Bank of Ireland eyes foray into ‘green bonds’ market
Bank is expected raise between €300 million and €750 million in initial green bond sale
Green bond sales have ballooned in recent years, as states and companies seek to live up to the Paris accord.
Bank of Ireland has laid the groundwork to enter the burgeoning ‘green bonds’ market in the coming months, opening up a fresh funding source to finance customer projects in renewable energy, green buildings and clean transportation.
It is expected that the bank will raise between €300 million and €750 million in an initial green bond sale by the end of the year, subject to market conditions, which could make it the first Irish lender to tap this rapidly-growing area of international finance.
Bank of Ireland, led by chief executive Francesca McDonagh, is launching a framework document on Thursday to show potential investors in future green bonds from the bank how it will use money raised for projects that are in line with the International Capital Markets Association’s green-bond principles.

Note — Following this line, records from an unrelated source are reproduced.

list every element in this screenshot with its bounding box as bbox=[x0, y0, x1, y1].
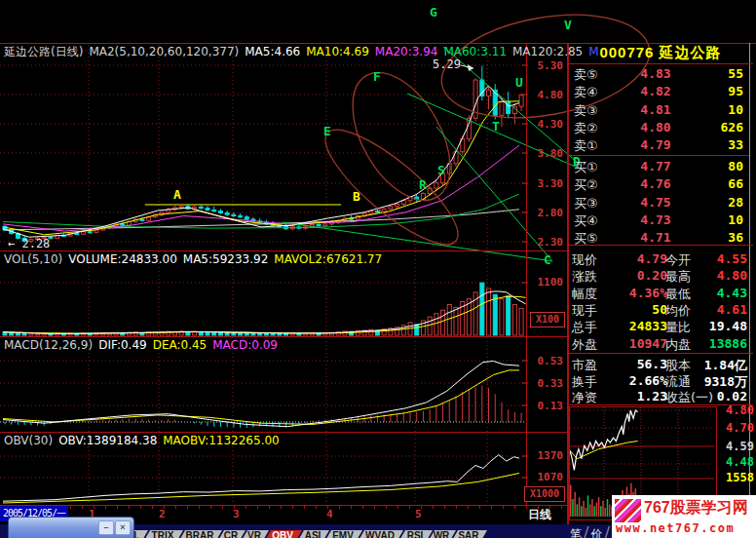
annotation-letter-T: T bbox=[492, 119, 500, 134]
tab-emv[interactable]: EMV bbox=[323, 530, 362, 538]
info-cell: 10947 bbox=[609, 336, 667, 351]
title-segment: VOLUME:24833.00 bbox=[68, 252, 177, 266]
title-segment: MA2(5,10,20,60,120,377) bbox=[89, 45, 239, 58]
ask-cell: 卖② bbox=[574, 120, 598, 137]
ask-cell: 卖④ bbox=[574, 84, 598, 101]
ask-row: 卖③4.8110 bbox=[568, 102, 751, 120]
axis-label: 1100 bbox=[526, 276, 563, 288]
title-segment: DEA:0.45 bbox=[153, 338, 208, 352]
mini-tab-0[interactable]: 笔 bbox=[570, 526, 582, 538]
tab-sar[interactable]: SAR bbox=[450, 530, 487, 538]
annotation-letter-S: S bbox=[437, 163, 445, 177]
bid-cell: 买⑤ bbox=[574, 230, 598, 248]
info-cell: 2.66% bbox=[609, 373, 667, 388]
peak-price-callout: 5.29 bbox=[433, 58, 461, 71]
quote-header-line bbox=[568, 63, 753, 64]
annotation-letter-F: F bbox=[373, 69, 381, 84]
info-cell: 换手 bbox=[572, 373, 597, 391]
info-cell: 1.23 bbox=[609, 389, 667, 404]
mini-axis-label: 4.70 bbox=[717, 421, 754, 435]
annotation-letter-B: B bbox=[353, 189, 360, 204]
info-row: 换手2.66%流通9318万 bbox=[568, 373, 753, 390]
info-row: 涨跌0.20最高4.80 bbox=[568, 268, 753, 285]
axis-label: 0.53 bbox=[526, 355, 563, 367]
info-row: 现价4.79今开4.55 bbox=[568, 251, 753, 268]
macd-pane-top-line bbox=[0, 336, 568, 337]
tab-brar[interactable]: BRAR bbox=[177, 530, 222, 538]
bid-cell: 买② bbox=[574, 176, 598, 194]
ask-cell: 55 bbox=[675, 66, 743, 81]
info-row: 外盘10947内盘13886 bbox=[568, 336, 753, 353]
info-cell: 净资 bbox=[572, 389, 597, 406]
tab-trix[interactable]: TRIX bbox=[142, 530, 183, 538]
ask-cell: 10 bbox=[675, 102, 743, 117]
axis-label: 2.30 bbox=[526, 236, 563, 249]
mini-tab-1[interactable]: 价 bbox=[590, 526, 602, 538]
obv-unit-box: X1000 bbox=[524, 486, 565, 502]
info-row: 市盈56.3股本1.84亿 bbox=[568, 357, 753, 373]
tab-wvad[interactable]: WVAD bbox=[357, 530, 403, 538]
title-segment: MA20:3.94 bbox=[375, 45, 438, 58]
info-row: 幅度4.36%最低4.43 bbox=[568, 286, 753, 302]
month-label: 4 bbox=[326, 508, 333, 520]
info-cell: 0.20 bbox=[609, 268, 667, 283]
watermark-url: www.net767.com bbox=[616, 521, 735, 535]
close-button[interactable]: × bbox=[115, 520, 131, 535]
month-label: 5 bbox=[415, 508, 422, 520]
info-cell: 4.55 bbox=[683, 251, 747, 266]
ask-cell: 95 bbox=[675, 84, 743, 98]
title-segment: MA5:4.66 bbox=[245, 45, 300, 58]
ask-row: 卖②4.80626 bbox=[568, 120, 751, 137]
ask-row: 卖④4.8295 bbox=[568, 84, 751, 101]
info-cell: 总手 bbox=[572, 319, 597, 336]
axis-label: 3.30 bbox=[526, 177, 563, 190]
main-chart-title: 延边公路(日线)MA2(5,10,20,60,120,377)MA5:4.66M… bbox=[4, 44, 605, 60]
timeline-ticks bbox=[0, 505, 568, 509]
info-cell: 现手 bbox=[572, 302, 597, 320]
bid-cell: 80 bbox=[675, 159, 743, 173]
bid-cell: 66 bbox=[675, 176, 743, 191]
axis-label: 1070 bbox=[526, 471, 563, 483]
axis-label: 3.80 bbox=[526, 147, 563, 160]
info-cell: 0.02 bbox=[683, 389, 747, 404]
bid-row: 买①4.7780 bbox=[568, 159, 751, 176]
title-segment: MA5:59233.92 bbox=[183, 252, 269, 266]
info-cell: 外盘 bbox=[572, 336, 597, 354]
axis-label: 4.80 bbox=[526, 89, 563, 101]
annotation-letter-C: C bbox=[544, 252, 551, 267]
annotation-letter-E: E bbox=[323, 124, 331, 138]
info-cell: 50 bbox=[609, 302, 667, 317]
mini-axis-label: 4.48 bbox=[717, 455, 754, 469]
ask-row: 卖①4.7933 bbox=[568, 137, 751, 155]
obv-pane-top-line bbox=[0, 432, 568, 433]
stock-app-window: 延边公路(日线)MA2(5,10,20,60,120,377)MA5:4.66M… bbox=[0, 0, 756, 538]
period-label[interactable]: 日线 bbox=[528, 507, 565, 523]
title-segment: MAOBV:1132265.00 bbox=[163, 434, 279, 447]
bid-cell: 36 bbox=[675, 230, 743, 245]
title-segment: MA60:3.11 bbox=[443, 45, 507, 58]
info-cell: 4.43 bbox=[683, 286, 747, 300]
bid-cell: 买① bbox=[574, 159, 598, 176]
tab-rsi[interactable]: RSI bbox=[397, 530, 433, 538]
ask-cell: 33 bbox=[675, 137, 743, 152]
background-window-fragment: – × bbox=[8, 517, 134, 538]
bid-row: 买⑤4.7136 bbox=[568, 230, 751, 248]
mini-axis-label: 1558 bbox=[717, 471, 754, 484]
title-segment: MACD:0.09 bbox=[212, 338, 278, 352]
info-row: 现手50均价4.61 bbox=[568, 302, 753, 319]
minimize-button[interactable]: – bbox=[98, 520, 114, 535]
ask-cell: 626 bbox=[675, 120, 743, 134]
ask-cell: 卖③ bbox=[574, 102, 598, 120]
tab-obv[interactable]: OBV bbox=[263, 530, 302, 538]
vol-pane-top-line bbox=[0, 250, 568, 251]
info-cell: 24833 bbox=[609, 319, 667, 333]
title-segment: MA10:4.69 bbox=[306, 45, 369, 58]
watermark: 767股票学习网 www.net767.com bbox=[612, 495, 756, 538]
annotation-letter-U: U bbox=[515, 75, 523, 90]
ask-row: 卖⑤4.8355 bbox=[568, 66, 751, 84]
watermark-logo-icon bbox=[615, 499, 641, 522]
bid-row: 买④4.7310 bbox=[568, 212, 751, 230]
ask-cell: 卖① bbox=[574, 137, 598, 155]
mini-axis-label: 4.80 bbox=[717, 404, 754, 417]
info-cell: 幅度 bbox=[572, 286, 597, 303]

While rival AIB established a similar framework 12 months ago and has committed billions of euro to green projects, it has yet to issue green bonds.
Both banks signed up last year to United Nations principles for banks to work to support the 2015 Paris climate agreement and the UN’s sustainable development goals.
“Since then we have made great progress, providing nearly €600 million in green loans and mortgages across Ireland and making significant strides in transforming our own operations and reducing our property and carbon footprint,” said Mark Spain, Bank of Ireland’s chief strategy officer.
Setting up a framework to enter the green bonds market “ultimately enables us to finance more projects that mitigate climate change by reducing carbon emissions,” he said.
Pioneered by the World Bank more than a decade ago, green bond sales have ballooned in recent years, as states and companies seek to live up to the Paris accord and investor demand grows for socially-responsible investment opportunities.
Total issuance, led by governments, rose 50 per cent globally in 2019 to $255 billion (€215 billion).
Green bonds activity has been more muted so far this year as countries and businesses focused on raising mainstream debt amid the coronavirus crisis. Still, credit ratings firm Moody’s estimates that full-year green bond sales could still amount to as much as $225 million, driven by European issuers.
Ireland’s National Treasury Management Agency entered the market in 2018 with the sale of €3 billion of green bonds and raised an additional €2 billion last year. ESB became the first Irish company to sell such debt on the public bond markets in June last year.